Sometimes, you are just going to have to complete projects you don’t feel like completing. This is going to be true whether you are in school or doing paid or volunteer work. But it is always more encouraging to work on something you care about. Choose a topic you’re passionate about anytime you are assigned a paper, presentation, speech, or other project on the topic of your choice. You may even want to design a project that can be used in your current professional life.
Avoid excuses and pity plays.
Excuses today come in a wide variety. The classics are still around., “My dog ate my homework, often updated to “The computer ate my homework” today. There’s always that time in the semester when it’s apparently dangerous to know someone who goes to your school, as everyone’s friends and family members seem to die, go to the hospital, or fall seriously ill at once. And then there’s the contemporary version, where the excuse-maker attempts to give everything a politically correct spin. They’re “just letting the teacher know the work will be late because communication is important,” or “They’re going to be handing in the next assignment when they can get around to it, because they’re ‘doing self-care.”Don’t use any of them.
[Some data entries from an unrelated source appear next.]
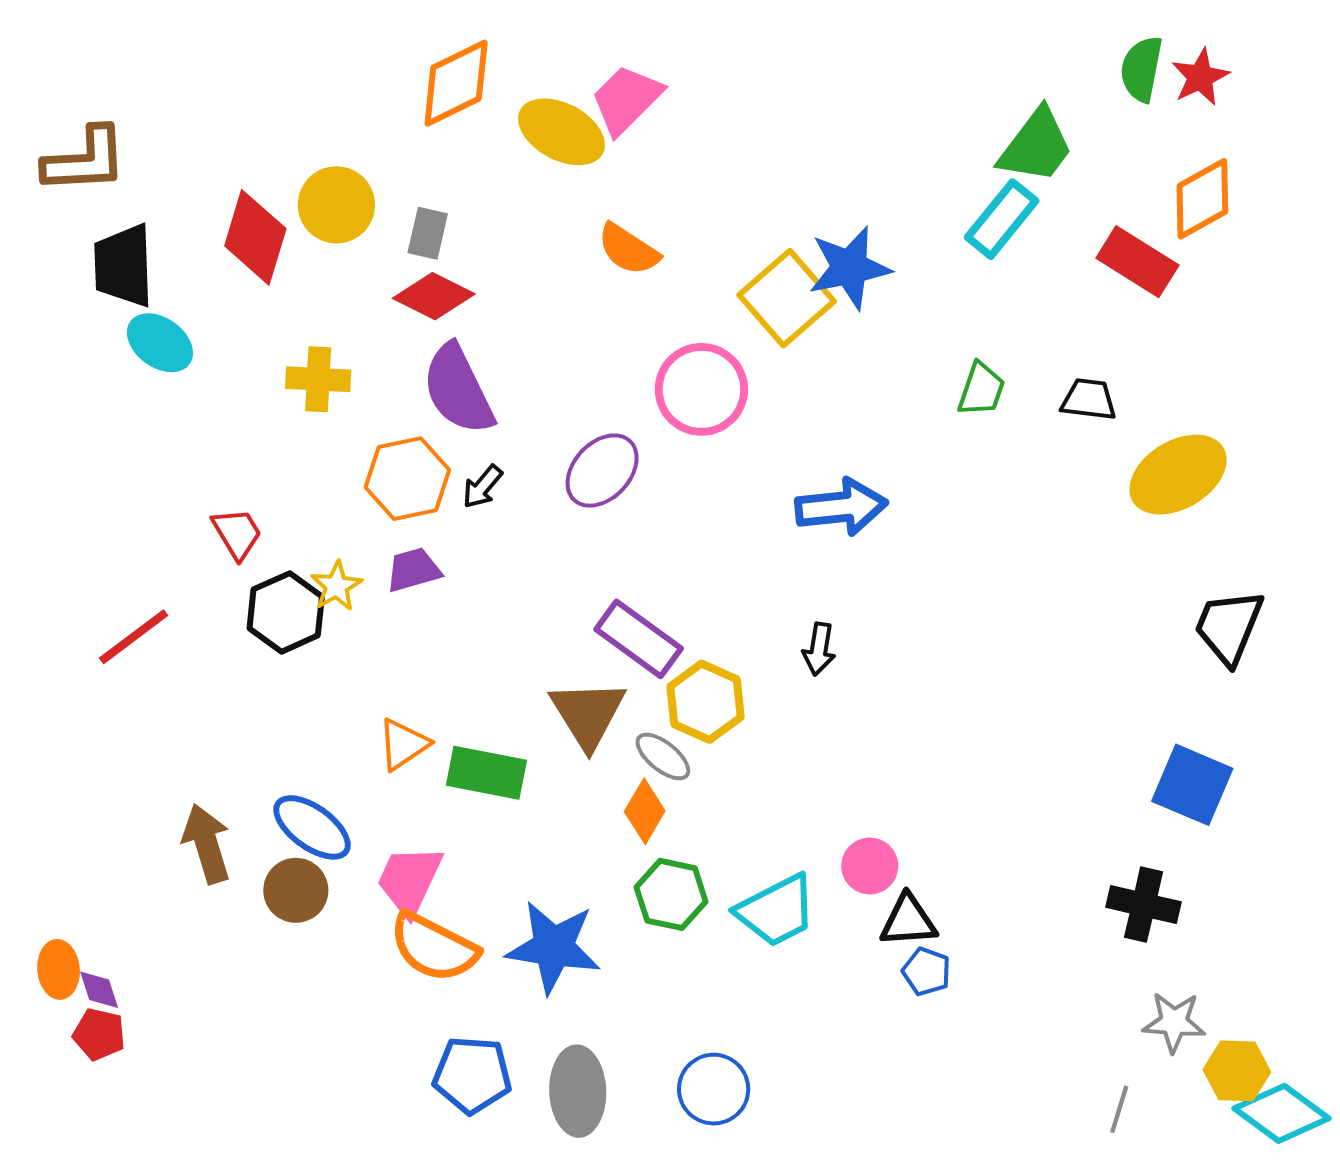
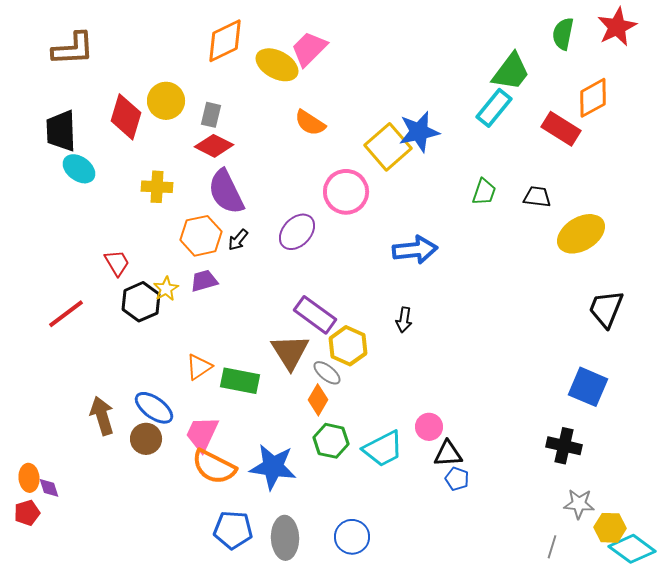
red star: (1200, 77) -> (617, 27), moved, size x1.4
brown L-shape: (85, 160) -> (73, 49), moved
red pentagon: (99, 1034) -> (27, 513), moved, turned -30

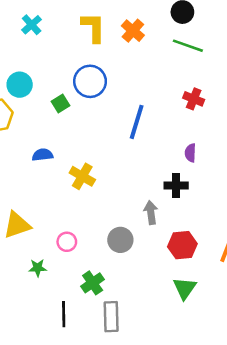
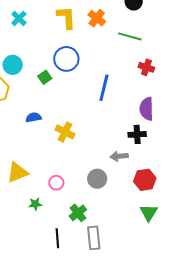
green line: (188, 46) -> (130, 36), moved
purple semicircle: (190, 153) -> (146, 109), size x1.6
gray arrow: (151, 212) -> (119, 156), turned -84

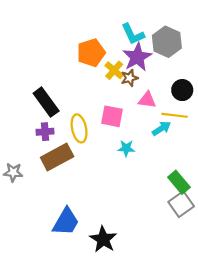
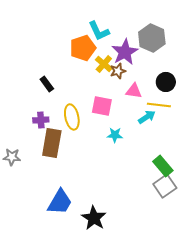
cyan L-shape: (133, 34) -> (99, 31), moved
black rectangle: (46, 102) -> (47, 84), moved, size x0.6
brown rectangle: (57, 157) -> (52, 143), turned -52

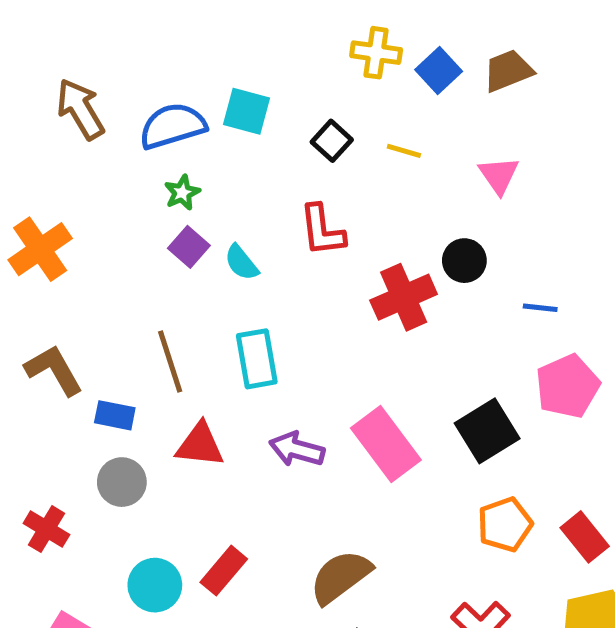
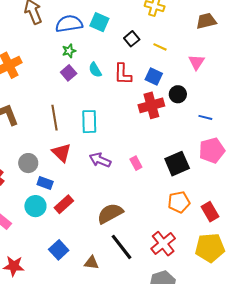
blue square: (439, 71) -> (154, 76), moved, turned -30
cyan semicircle: (241, 263) -> (95, 70), moved
blue rectangle: (115, 415) -> (45, 183), moved
pink rectangle: (386, 444) -> (136, 163), size x0.5
red triangle: (200, 445) -> (62, 153), turned 30

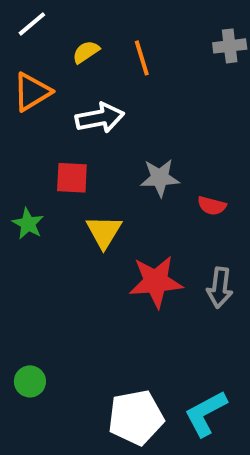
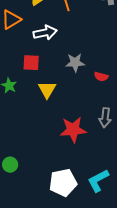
red star: (156, 282) -> (73, 130), moved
Spend the time you were planning to use to write out that excuse to write out the questions you have about the coursework that’s preventing you from being able to get things done on time instead.
Keep track of large projects you complete for classes.
If you’re old enough to go to college, you’re probably a little too old to hang your work up on the fridge, but don’t just recycle or delete everything either. Keep papers and projects you do particularly well on. You might be able to use some of the same material, or the same research, in future classes. (Make sure this is okay with the new teacher first of course.) Even if you never get to use the work again in school, it might give you something to discuss with a hiring manager at a job interview when they ask what you have done in your new field, or want to talk about your studies.
Going off to college isn’t going to be the same as it would have been in your late teens. If this is a second degree, things won’t be the same as they were the first time. But with some planning, and some useful attitudes and approaches, they can be even better.